Clinical translation of Cognitive Behavioural Therapy for anxiety and depression - Adapted for Brain Injury (CBT-ABI): How do we train competent clinicians?
Dana Wong, Adam McKay, Nikolaos Kazantzis & Jennie Ponsford
International Journal of Cognitive Therapy
What the study is about
Depression and anxiety are common following acquired brain injury (ABI) and can be effectively treated using cognitive behaviour therapy (CBT) that has been adapted to compensate for cognitive difficulties (CBT-ABI– as outlined in the CBT-ABI manual available from ASSBI Resources!) However, effective delivery of CBT-ABI requires a specialised skill set. Training clinicians to deliver CBT-ABI is therefore a crucial step in effective translation of this intervention into widespread clinical practice.
What we did
This study evaluated the outcome of didactic (instruction-based) and experiential (skill-based) training on competencies in delivering CBT-ABI. Participants were 39 registered psychologists who attended a day-long ASSBI workshop on using CBT-ABI to treat anxiety and depression after brain injury, which included knowledge-building, observational learning (i.e., videos of CBT-ABI) and skill-based (e.g., role play) content. Fourteen participants completed three additional supervision sessions reviewing audio recordings of their use of CBT-ABI with clients they saw in their workplaces. Training outcomes were measured using surveys rating the usefulness of the various workshop components; a checklist of competencies in CBT-ABI on which participants rated themselves pre- and post-workshop and post-supervision; and the Cognitive Therapy Scale (CTS), used by supervisors and a blinded expert to evaluate supervisees’ skills.
What we found
Participant-rated confidence and competence in delivering CBT-ABI significantly improved following workshop training. Examples of CBT modifications for ABI, case descriptions and videos of CBT-ABI in action were consistently rated as the most helpful elements of the workshop.

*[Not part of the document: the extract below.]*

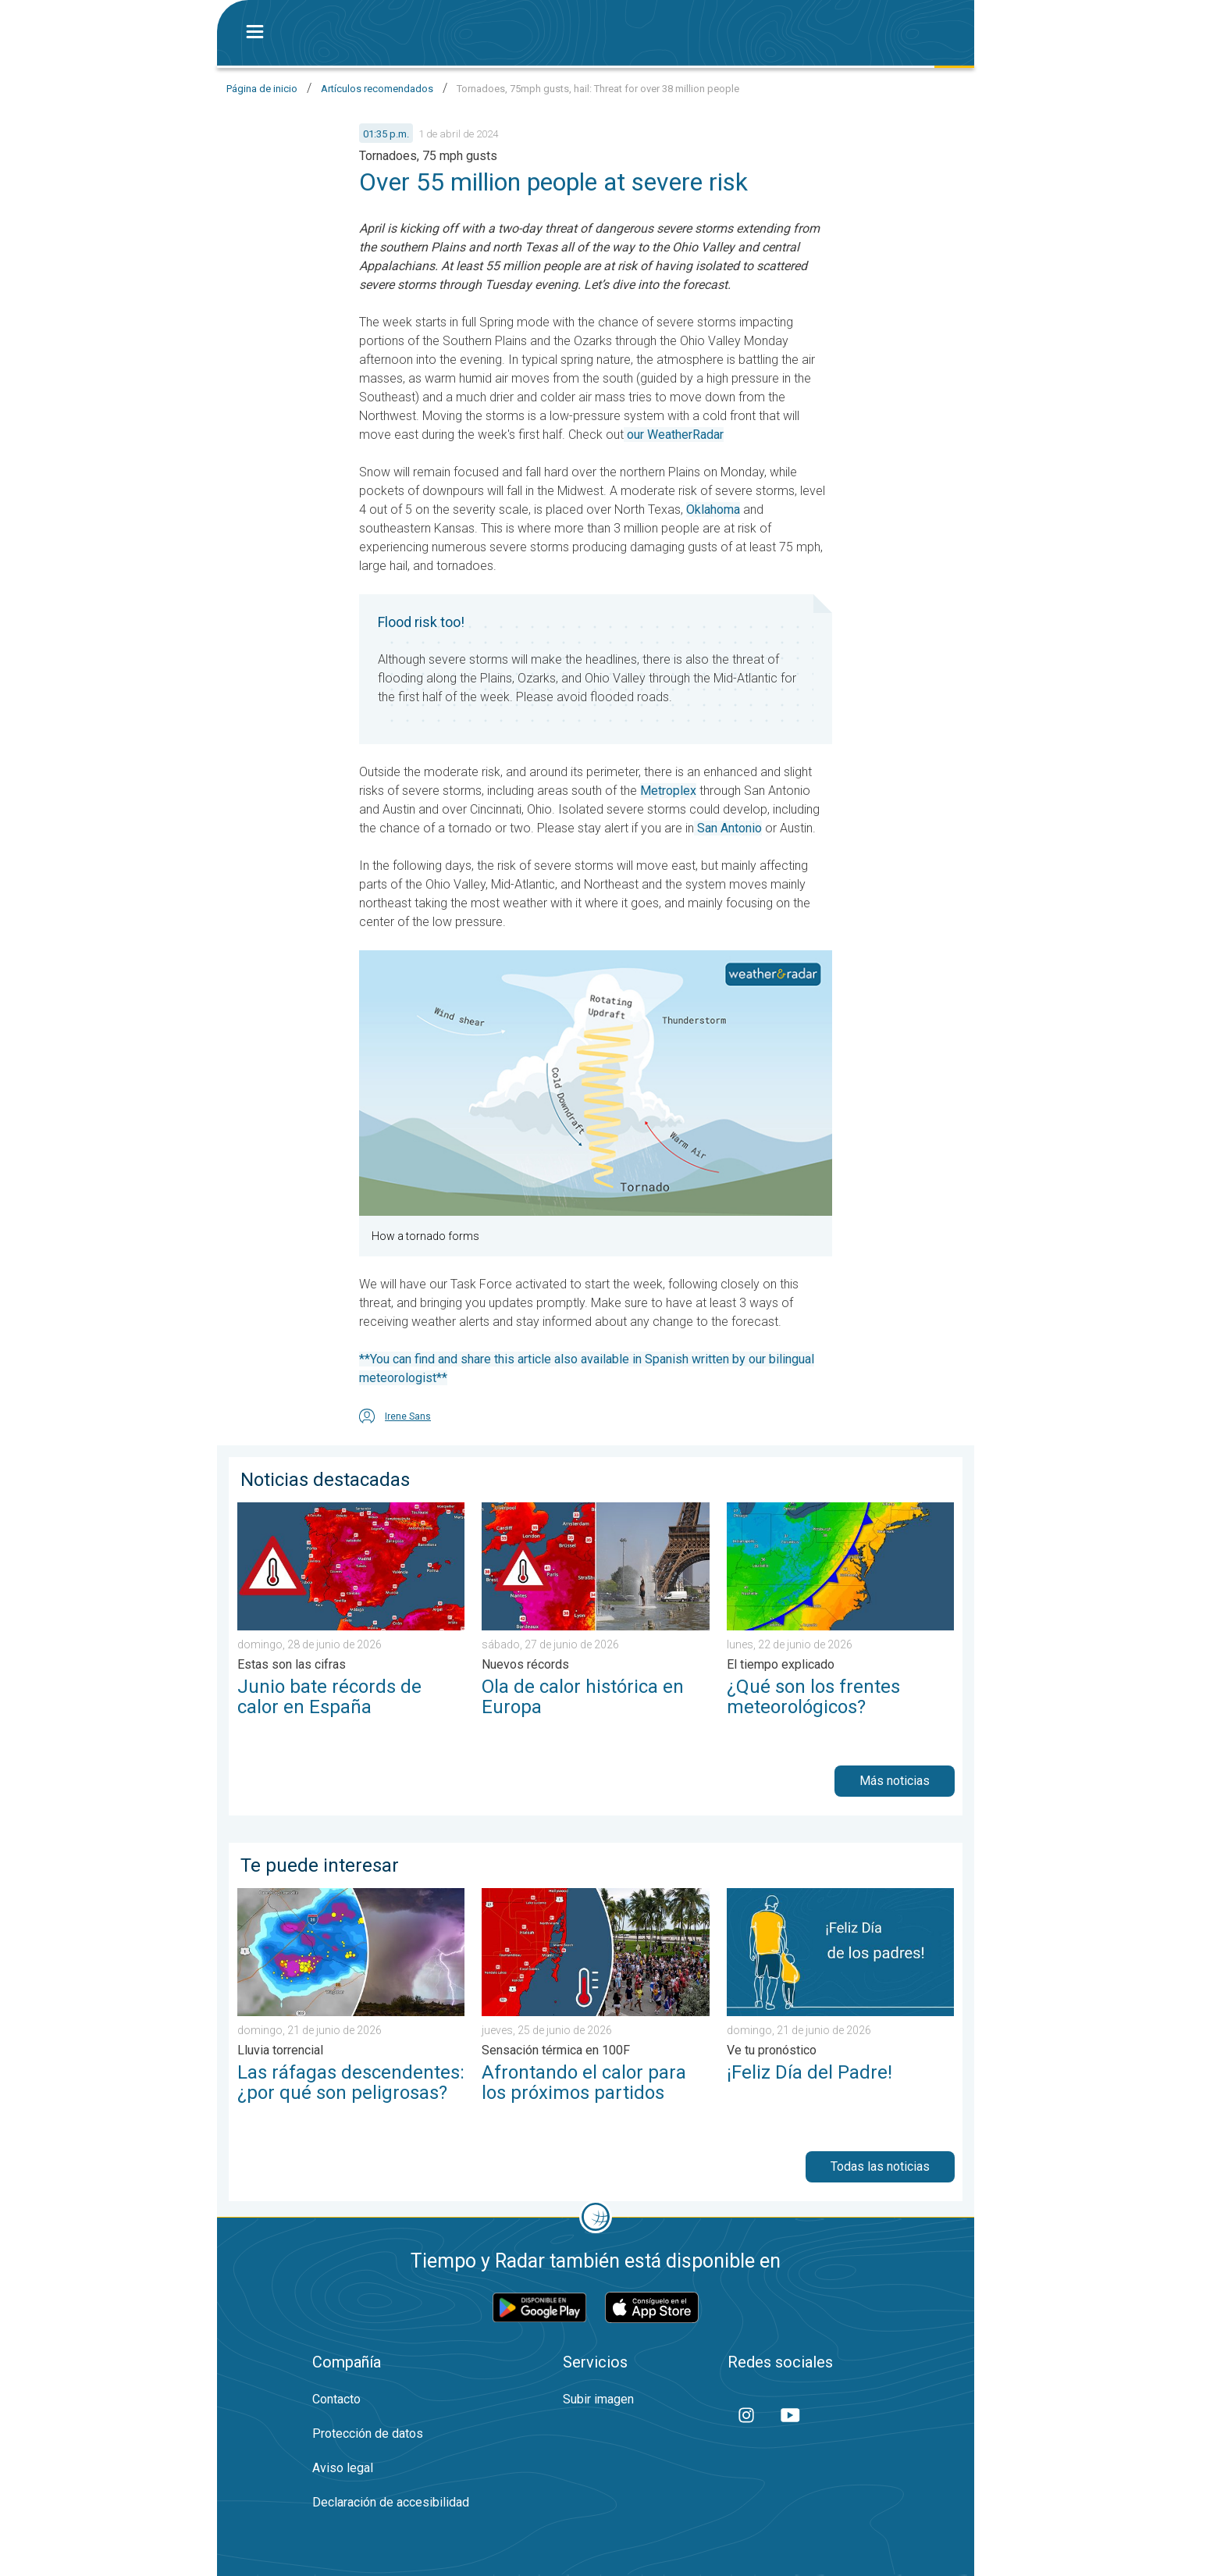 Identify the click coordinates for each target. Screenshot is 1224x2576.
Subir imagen (598, 2399)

Self-rated competencies did not show further change after supervision. CTS ratings of the supervisor, but not the blinded expert, showed significant improvement after short-term supervision. The authors surmised that a longer period of supervision may have been necessary for greater impact on competencies. Nevertheless, at 16-month follow up, self-rated competency gains were maintained; and encouragingly, therapist confidence and competence were no longer major barriers to using CBT-ABI in the workplace. These findings suggest targeted training that includes opportunities for observational and experiential learning is important for clinical translation of this evidence-based intervention.
The authors would like to acknowledge and thank the psychologists who participated in the study and the individuals with brain impairment who consented to have their therapy sessions recorded for supervision. We would like to thank Dr Kerrie Haines, who provided supervision for some of the study participants, and Dr Lillian Nejad, who was our expert CTS rater. This research was supported by the Moving Ahead NHMRC Centre of Research Excellence in Brain Recovery.